Why Pharma is Investing in AI Supercomputers
Recent breakthroughs in generative AI and large language models (LLMs) have shown that scaling up models with more data and compute can yield dramatic performance gains. Pharma companies are keen to apply similar approaches to biological and chemical data. Training AI models on millions of compounds or genetic sequences demands extensive parallel computing power, which modern GPUs excel at. NVIDIA's H100 GPU, for example, is currently one of the most powerful chips for AI, delivering exaflop-scale performance when many are used in tandem ([2]) ([3]). As Recursion's CTO Ben Mabey put it, "we see AI models in the biology domain improve performance substantially as we scale our training with more data and compute horsepower" – ultimately leading to better outcomes for patients ([4]). This need for scale has driven the industry to adopt GPU-based supercomputers and cloud GPU clusters.
Key AI use cases driving GPU adoption in pharma/biotech include:
- Generative AI for drug design: e.g. models that generate novel molecular structures with desired properties (akin to how LLMs generate text). Companies use generative models to propose new drug candidates (small molecules or even biologics) and optimize them ([5]).
- Protein structure and interaction prediction: GPUs enable protein folding simulations (like AlphaFold-style models) and prediction of how drugs bind to targets (docking). For instance, NVIDIA's BioNeMo service offers models like DiffDock for predicting ligand-protein binding ([6]).
- Molecular dynamics (MD) and simulations: High-end GPUs can perform MD simulations of molecular systems at high speed, helping researchers observe how proteins and compounds behave over time ([7]).
- Analyzing 'omics' and imaging data: AI models for genomics or microscopy images (e.g. high-content cell imaging) require GPUs to train on terabytes of data. Vision transformers applied to cell images or models analyzing genomic sequences are used to discover disease biomarkers and new targets ([8]) ([9]).
To support these efforts, pharma and biotech firms are either procuring on-premises GPU supercomputers or leveraging cloud HPC with GPUs. Below, we profile several leading companies that have publicly confirmed deployments of NVIDIA H100 (and plans for Blackwell) in their AI infrastructure, along with the specific use cases enabled by this hardware.

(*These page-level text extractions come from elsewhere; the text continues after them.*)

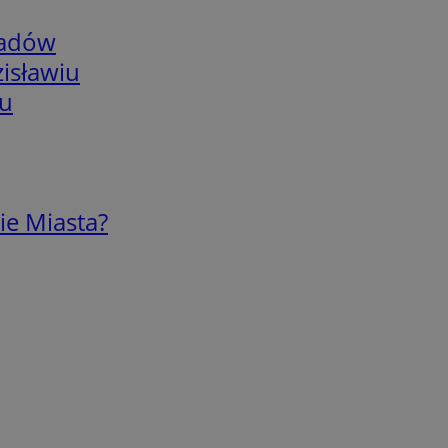
adów
isławiu
iu
ie Miasta?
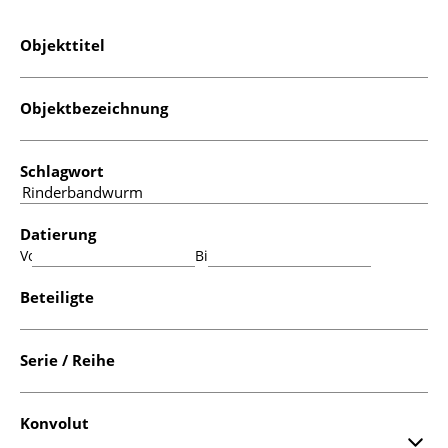
Objekttitel
Objektbezeichnung
Schlagwort
Datierung
Von:
Bis:
Beteiligte
Serie / Reihe
Konvolut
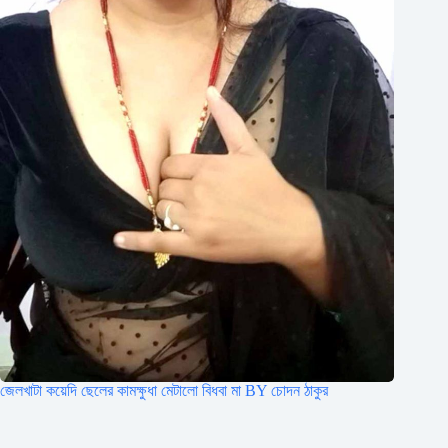
জেলখাটা কয়েদি ছেলের কামক্ষুধা মেটালো বিধবা মা BY চোদন ঠাকুর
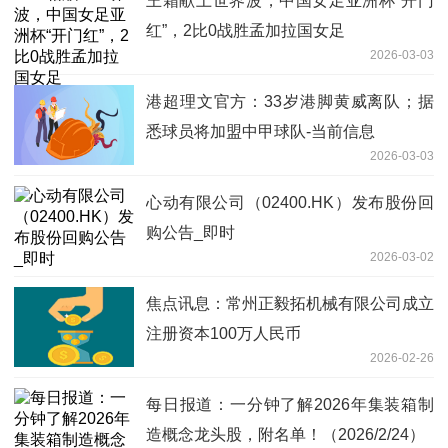
王霜献上世界波，中国女足亚洲杯“开门
红”，2比0战胜孟加拉国女足
2026-03-03
港超理文官方：33岁港脚黄威离队；据
悉球员将加盟中甲球队-当前信息
2026-03-03
心动有限公司（02400.HK）发布股份回
购公告_即时
2026-03-02
焦点讯息：常州正毅拓机械有限公司成立
注册资本100万人民币
2026-02-26
每日报道：一分钟了解2026年集装箱制
造概念龙头股，附名单！（2026/2/24）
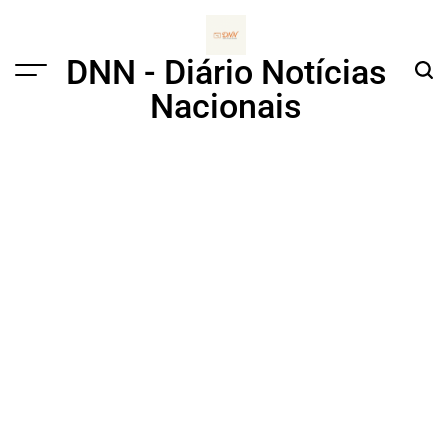
Skip
to
content
DNN - Diário Notícias
Menu
Sear
Nacionais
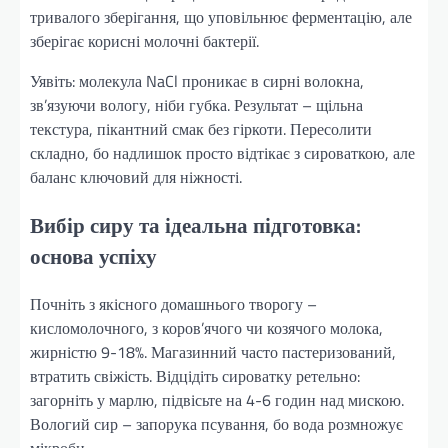
тривалого зберігання, що уповільнює ферментацію, але
зберігає корисні молочні бактерії.
Уявіть: молекула NaCl проникає в сирні волокна,
зв’язуючи вологу, ніби губка. Результат – щільна
текстура, пікантний смак без гіркоти. Пересолити
складно, бо надлишок просто відтікає з сироваткою, але
баланс ключовий для ніжності.
Вибір сиру та ідеальна підготовка:
основа успіху
Почніть з якісного домашнього творогу –
кисломолочного, з коров’ячого чи козячого молока,
жирністю 9-18%. Магазинний часто пастеризований,
втратить свіжість. Відцідіть сироватку ретельно:
загорніть у марлю, підвісьте на 4-6 годин над мискою.
Вологий сир – запорука псування, бо вода розмножує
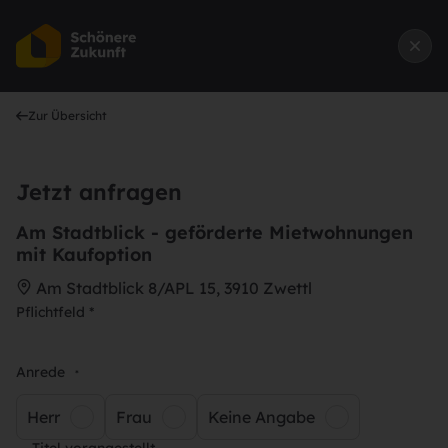
Zur Übersicht
Jetzt anfragen
Am Stadtblick - geförderte Mietwohnungen
mit Kaufoption
Am Stadtblick 8/APL 15, 3910 Zwettl
Pflichtfeld *
Anrede
*
Herr
Frau
Keine Angabe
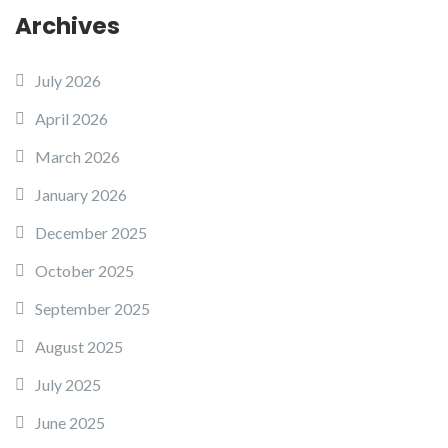
Archives
July 2026
April 2026
March 2026
January 2026
December 2025
October 2025
September 2025
August 2025
July 2025
June 2025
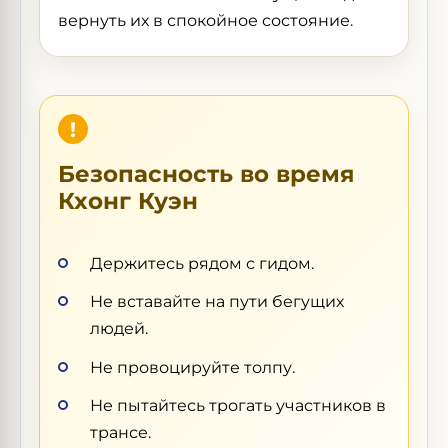
вернуть их в спокойное состояние.
Безопасность во время
Кхонг Куэн
Держитесь рядом с гидом.
Не вставайте на пути бегущих
людей.
Не провоцируйте толпу.
Не пытайтесь трогать участников в
трансе.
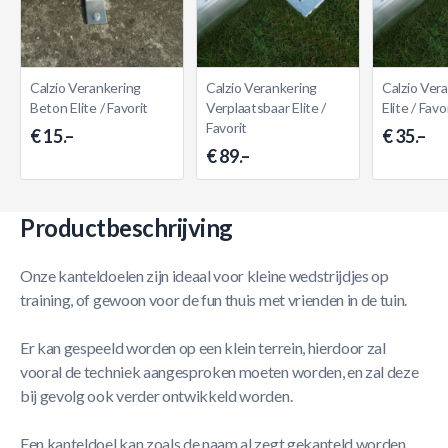
Calzio Verankering
Calzio Verankering
Calzio Ver
Beton Elite / Favorit
Verplaatsbaar Elite /
Elite / Favo
Favorit
€ 15.–
€ 35.–
€ 89.–
Productbeschrijving
Onze kanteldoelen zijn ideaal voor kleine wedstrijdjes op
training, of gewoon voor de fun thuis met vrienden in de tuin.
Er kan gespeeld worden op een klein terrein, hierdoor zal
vooral de techniek aangesproken moeten worden, en zal deze
bij gevolg ook verder ontwikkeld worden.
Een kanteldoel kan zoals de naam al zegt gekanteld worden,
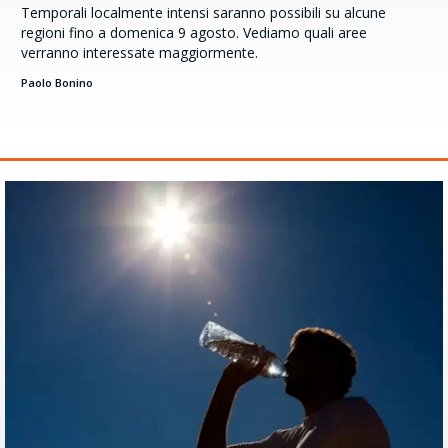
Temporali localmente intensi saranno possibili su alcune
regioni fino a domenica 9 agosto. Vediamo quali aree
verranno interessate maggiormente.
Paolo Bonino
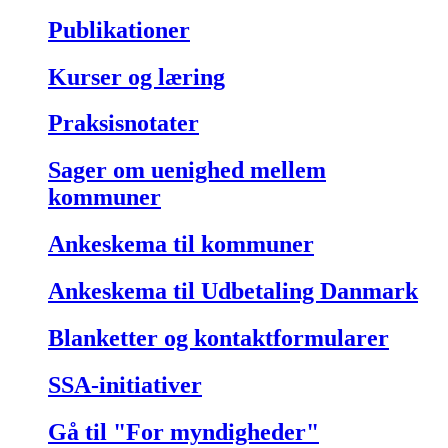
Publikationer
Kurser og læring
Praksisnotater
Sager om uenighed mellem
kommuner
Ankeskema til kommuner
Ankeskema til Udbetaling Danmark
Blanketter og kontaktformularer
SSA-initiativer
Gå til "For myndigheder"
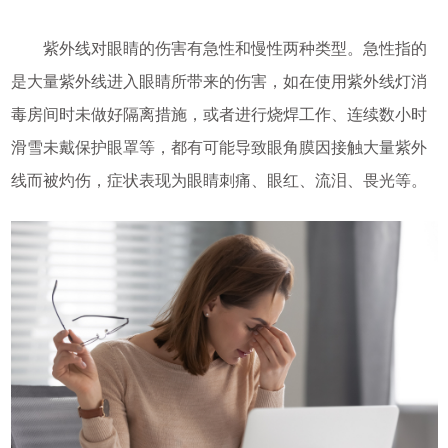
紫外线对眼睛的伤害有急性和慢性两种类型。急性指的
是大量紫外线进入眼睛所带来的伤害，如在使用紫外线灯消
毒房间时未做好隔离措施，或者进行烧焊工作、连续数小时
滑雪未戴保护眼罩等，都有可能导致眼角膜因接触大量紫外
线而被灼伤，症状表现为眼睛刺痛、眼红、流泪、畏光等。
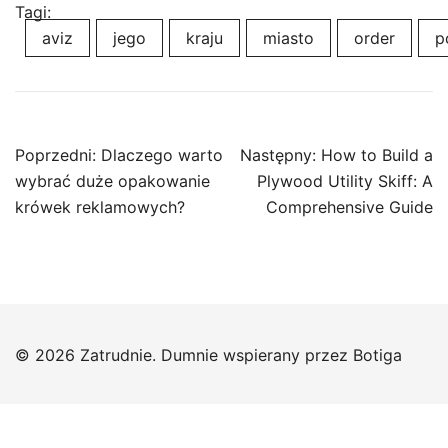
Tagi:
aviz
jego
kraju
miasto
order
p
Nawigacja
Poprzedni:
Dlaczego warto
Następny:
How to Build a
wpisu
wybrać duże opakowanie
Plywood Utility Skiff: A
krówek reklamowych?
Comprehensive Guide
© 2026 Zatrudnie. Dumnie wspierany przez
Botiga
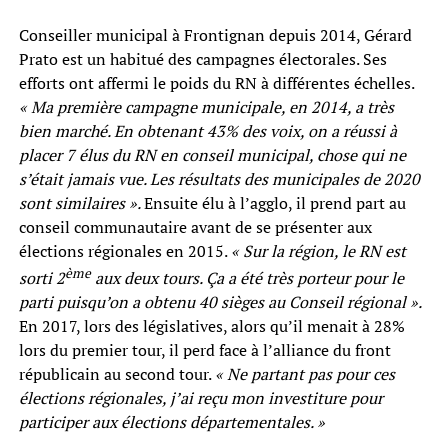
Conseiller municipal à Frontignan depuis 2014, Gérard
Prato est un habitué des campagnes électorales. Ses
efforts ont affermi le poids du RN à différentes échelles.
« Ma première campagne municipale, en 2014, a très
bien marché. En obtenant 43% des voix, on a réussi à
placer 7 élus du RN en conseil municipal, chose qui ne
s’était jamais vue. Les résultats des municipales de 2020
sont similaires ».
Ensuite élu à l’agglo, il prend part au
conseil communautaire avant de se présenter aux
élections régionales en 2015.
« Sur la région, le RN est
ème
sorti 2
aux deux tours. Ça a été très porteur pour le
parti puisqu’on a obtenu 40 sièges au Conseil régional ».
En 2017, lors des législatives, alors qu’il menait à 28%
lors du premier tour, il perd face à l’alliance du front
républicain au second tour.
« Ne partant pas pour ces
élections régionales, j’ai reçu mon investiture pour
participer aux élections départementales. »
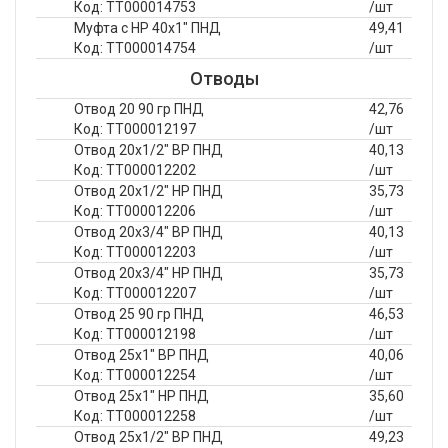
Код: ТТ000014753
/шт
Муфта с НР 40х1" ПНД
49,41
Код: ТТ000014754
/шт
Отводы
Отвод 20 90 гр ПНД
42,76
Код: ТТ000012197
/шт
Отвод 20х1/2" ВР ПНД
40,13
Код: ТТ000012202
/шт
Отвод 20х1/2" НР ПНД
35,73
Код: ТТ000012206
/шт
Отвод 20х3/4" ВР ПНД
40,13
Код: ТТ000012203
/шт
Отвод 20х3/4" НР ПНД
35,73
Код: ТТ000012207
/шт
Отвод 25 90 гр ПНД
46,53
Код: ТТ000012198
/шт
Отвод 25х1" ВР ПНД
40,06
Код: ТТ000012254
/шт
Отвод 25х1" НР ПНД
35,60
Код: ТТ000012258
/шт
Отвод 25х1/2" ВР ПНД
49,23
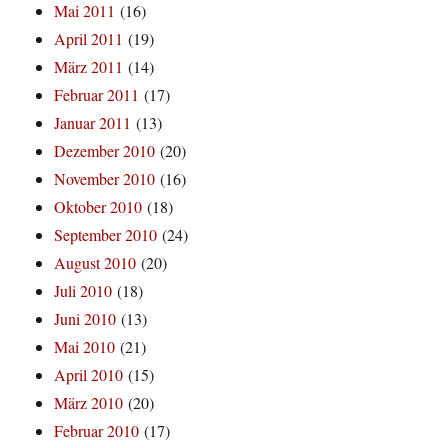
Mai 2011
(16)
April 2011
(19)
März 2011
(14)
Februar 2011
(17)
Januar 2011
(13)
Dezember 2010
(20)
November 2010
(16)
Oktober 2010
(18)
September 2010
(24)
August 2010
(20)
Juli 2010
(18)
Juni 2010
(13)
Mai 2010
(21)
April 2010
(15)
März 2010
(20)
Februar 2010
(17)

Recursion (USA) – BioHive-2 Supercomputer with 504× H100 GPUs
One standout example in biotech is Recursion Pharmaceuticals, a tech-driven drug discovery company. Recursion completed BioHive-2 in May 2024, described as "the largest system in the pharmaceutical industry", which debuted on the TOP500 supercomputer list at #35 ([10]). This AI supercomputer is powered by 63 DGX H100 systems containing 504 NVIDIA H100 Tensor Core GPUs connected via NVIDIA's Quantum-2 InfiniBand network, configured as an NVIDIA DGX SuperPOD ([11]). The result is about 2 exaflops of AI performance – nearly 5× faster than Recursion's previous cluster (BioHive-1).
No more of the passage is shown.